* **TASK DIRECTIONS**:
Starting with the line that has "Český rozhlas" in the records below and stopping after the line that has "は中古市場でも比較的人気のものでしたので最大限の価格", output every line exactly and nothing else; skip pictures.

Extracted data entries
★ ★ ★ ★ ★ ★ ★

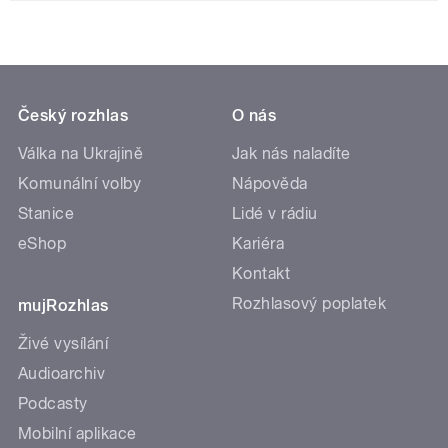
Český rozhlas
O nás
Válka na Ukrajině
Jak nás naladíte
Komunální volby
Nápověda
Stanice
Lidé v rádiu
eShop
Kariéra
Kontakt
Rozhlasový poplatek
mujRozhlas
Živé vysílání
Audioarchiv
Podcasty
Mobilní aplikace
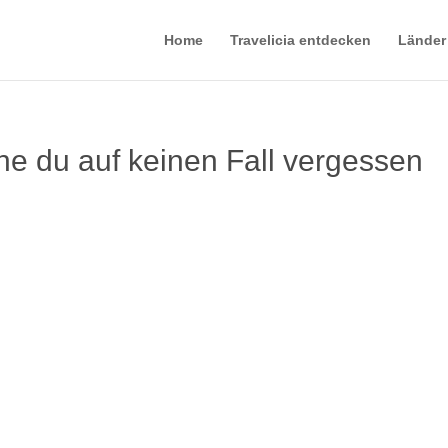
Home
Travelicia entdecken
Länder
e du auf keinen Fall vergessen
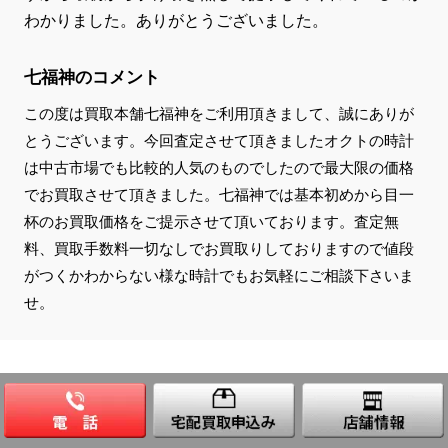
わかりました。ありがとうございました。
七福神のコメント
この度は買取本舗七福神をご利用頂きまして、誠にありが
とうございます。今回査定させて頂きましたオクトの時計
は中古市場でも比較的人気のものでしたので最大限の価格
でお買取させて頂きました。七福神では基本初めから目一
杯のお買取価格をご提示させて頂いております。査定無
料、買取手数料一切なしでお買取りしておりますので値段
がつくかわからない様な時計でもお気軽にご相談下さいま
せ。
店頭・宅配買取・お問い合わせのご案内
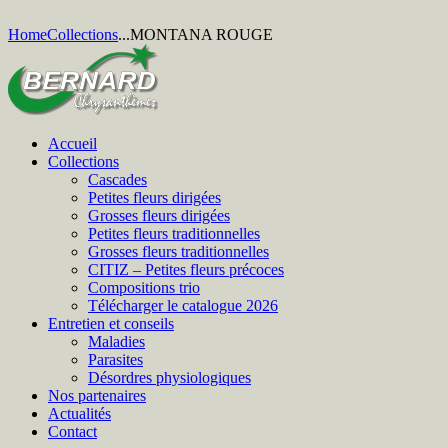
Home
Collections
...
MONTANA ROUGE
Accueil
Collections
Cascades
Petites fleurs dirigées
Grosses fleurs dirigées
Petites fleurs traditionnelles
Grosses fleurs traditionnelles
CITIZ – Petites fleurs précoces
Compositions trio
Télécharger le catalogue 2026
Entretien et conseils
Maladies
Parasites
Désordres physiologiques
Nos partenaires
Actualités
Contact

★ ★ ★ ★ ★ ★ ★

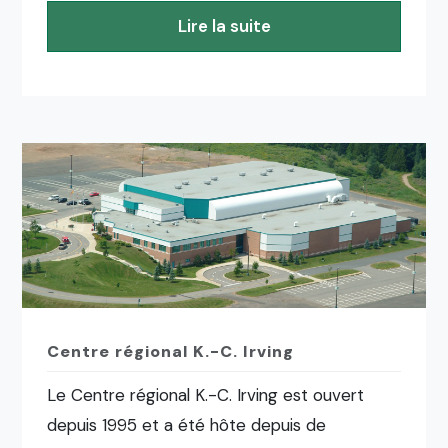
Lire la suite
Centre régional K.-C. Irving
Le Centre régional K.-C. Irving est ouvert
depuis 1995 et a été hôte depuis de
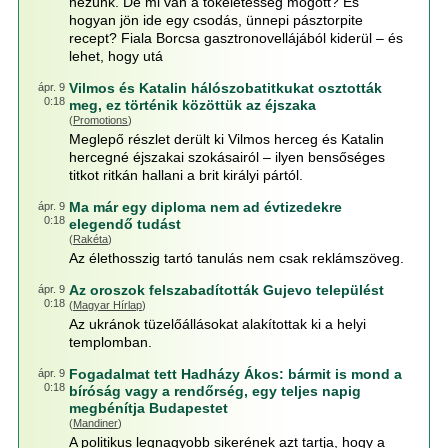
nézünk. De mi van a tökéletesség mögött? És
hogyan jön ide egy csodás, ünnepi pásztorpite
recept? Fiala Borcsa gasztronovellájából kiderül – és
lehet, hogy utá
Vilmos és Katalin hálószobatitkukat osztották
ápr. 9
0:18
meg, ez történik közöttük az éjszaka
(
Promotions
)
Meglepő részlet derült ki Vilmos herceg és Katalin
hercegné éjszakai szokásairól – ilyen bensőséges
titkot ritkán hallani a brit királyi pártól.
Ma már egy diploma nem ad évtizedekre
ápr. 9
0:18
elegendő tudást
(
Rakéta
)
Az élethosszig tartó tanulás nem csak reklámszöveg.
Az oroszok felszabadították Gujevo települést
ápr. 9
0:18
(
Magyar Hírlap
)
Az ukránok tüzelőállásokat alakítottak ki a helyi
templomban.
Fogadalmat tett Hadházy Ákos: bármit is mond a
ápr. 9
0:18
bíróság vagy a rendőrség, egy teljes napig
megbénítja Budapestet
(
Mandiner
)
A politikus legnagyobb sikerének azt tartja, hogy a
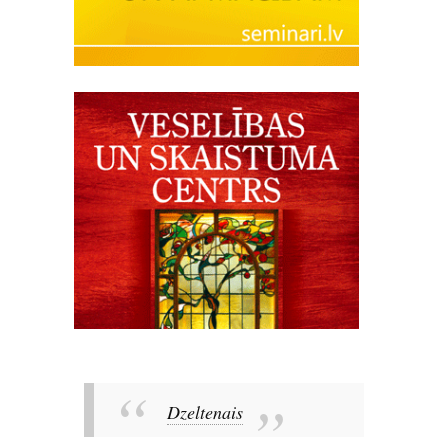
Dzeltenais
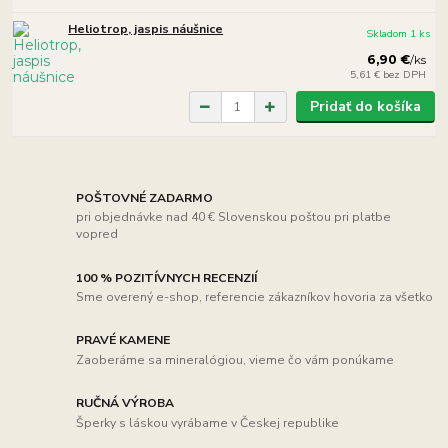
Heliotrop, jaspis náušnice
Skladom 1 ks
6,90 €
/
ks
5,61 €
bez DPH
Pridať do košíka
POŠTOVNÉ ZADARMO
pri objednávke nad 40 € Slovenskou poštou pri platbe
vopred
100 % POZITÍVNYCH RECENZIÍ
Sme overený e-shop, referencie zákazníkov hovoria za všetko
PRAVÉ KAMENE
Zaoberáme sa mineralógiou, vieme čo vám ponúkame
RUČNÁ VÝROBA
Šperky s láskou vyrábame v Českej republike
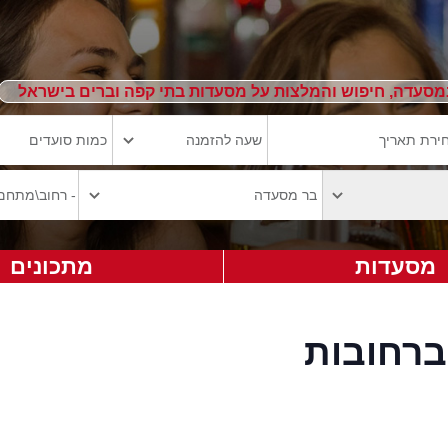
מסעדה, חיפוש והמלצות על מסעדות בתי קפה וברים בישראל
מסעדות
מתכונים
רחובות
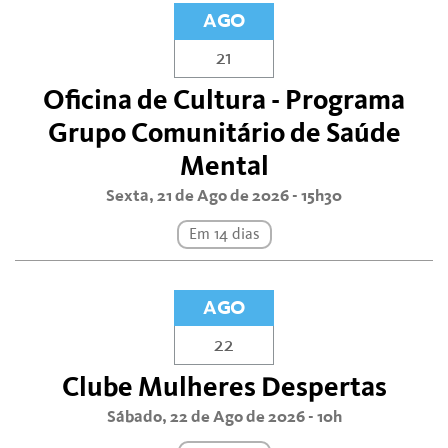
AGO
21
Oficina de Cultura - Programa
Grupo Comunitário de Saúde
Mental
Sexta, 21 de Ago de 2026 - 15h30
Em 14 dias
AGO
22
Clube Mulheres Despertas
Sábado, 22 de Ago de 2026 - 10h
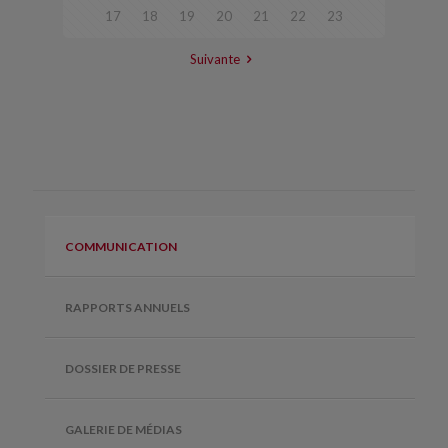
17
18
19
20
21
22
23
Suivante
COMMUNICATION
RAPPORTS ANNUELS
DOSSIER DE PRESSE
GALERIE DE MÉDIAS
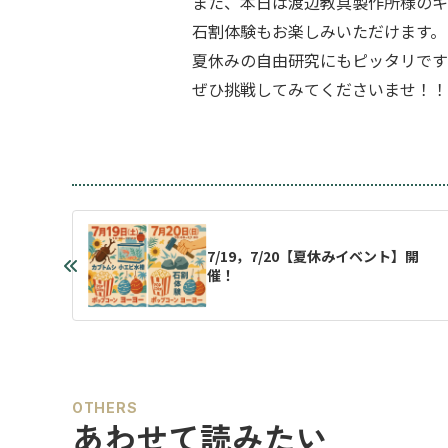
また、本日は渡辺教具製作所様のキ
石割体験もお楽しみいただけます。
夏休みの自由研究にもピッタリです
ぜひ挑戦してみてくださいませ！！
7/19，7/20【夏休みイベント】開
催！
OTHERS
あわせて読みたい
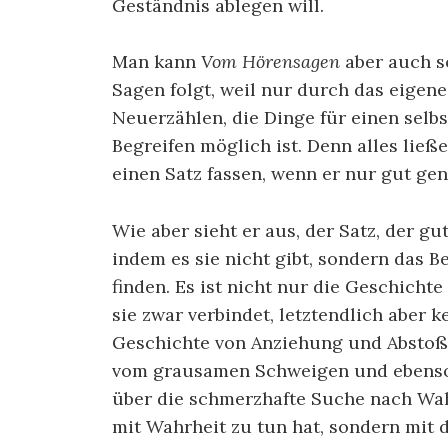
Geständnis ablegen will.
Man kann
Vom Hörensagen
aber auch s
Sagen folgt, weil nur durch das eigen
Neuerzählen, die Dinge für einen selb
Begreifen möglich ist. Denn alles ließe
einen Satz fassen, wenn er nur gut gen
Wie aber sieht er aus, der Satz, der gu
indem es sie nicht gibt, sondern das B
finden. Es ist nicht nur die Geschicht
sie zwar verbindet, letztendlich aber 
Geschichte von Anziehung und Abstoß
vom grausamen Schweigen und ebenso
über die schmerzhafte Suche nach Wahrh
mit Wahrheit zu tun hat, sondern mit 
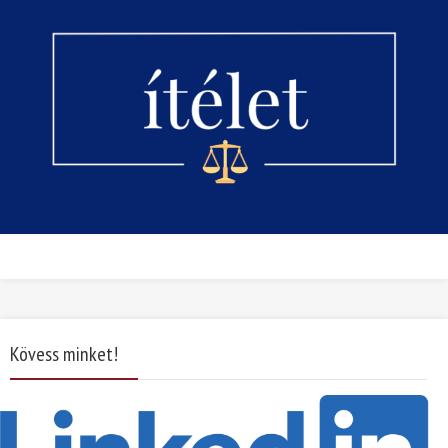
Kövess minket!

★ ★ ★ ★ ★ ★ ★

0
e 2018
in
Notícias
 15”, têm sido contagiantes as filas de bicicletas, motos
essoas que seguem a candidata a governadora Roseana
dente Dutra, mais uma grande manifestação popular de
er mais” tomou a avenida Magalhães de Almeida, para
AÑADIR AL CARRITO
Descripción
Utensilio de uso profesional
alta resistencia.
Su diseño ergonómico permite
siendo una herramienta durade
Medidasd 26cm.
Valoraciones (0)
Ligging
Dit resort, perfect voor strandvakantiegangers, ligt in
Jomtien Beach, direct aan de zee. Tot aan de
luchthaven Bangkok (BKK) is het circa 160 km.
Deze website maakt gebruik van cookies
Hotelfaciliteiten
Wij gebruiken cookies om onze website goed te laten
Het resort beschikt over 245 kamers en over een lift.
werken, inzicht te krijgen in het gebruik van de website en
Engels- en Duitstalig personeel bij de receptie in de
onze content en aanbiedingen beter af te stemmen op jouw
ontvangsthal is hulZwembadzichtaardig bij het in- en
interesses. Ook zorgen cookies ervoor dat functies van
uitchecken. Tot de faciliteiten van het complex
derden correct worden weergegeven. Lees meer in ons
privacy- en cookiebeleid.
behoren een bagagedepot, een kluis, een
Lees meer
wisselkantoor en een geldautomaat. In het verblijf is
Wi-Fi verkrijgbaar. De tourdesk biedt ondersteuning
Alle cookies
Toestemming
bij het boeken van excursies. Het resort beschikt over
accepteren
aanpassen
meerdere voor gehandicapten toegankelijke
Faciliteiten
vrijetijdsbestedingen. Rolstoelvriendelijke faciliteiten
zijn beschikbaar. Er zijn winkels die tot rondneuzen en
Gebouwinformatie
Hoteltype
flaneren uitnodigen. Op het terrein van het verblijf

★ ★ ★ ★ ★ ★ ★

* **WRITTEN REPLY**:
Český rozhlas
O nás
Válka na Ukrajině
Jak nás naladíte
Komunální volby
Nápověda
Stanice
Lidé v rádiu
eShop
Kariéra
Kontakt
Rozhlasový poplatek
mujRozhlas
Živé vysílání
Audioarchiv
Podcasty
Mobilní aplikace
Home
Travelicia entdecken
Länder
e du auf keinen Fall vergessen
わかりました。ありがとうございました。
七福神のコメント
この度は買取本舗七福神をご利用頂きまして、誠にありが
とうございます。今回査定させて頂きましたオクトの時計
は中古市場でも比較的人気のものでしたので最大限の価格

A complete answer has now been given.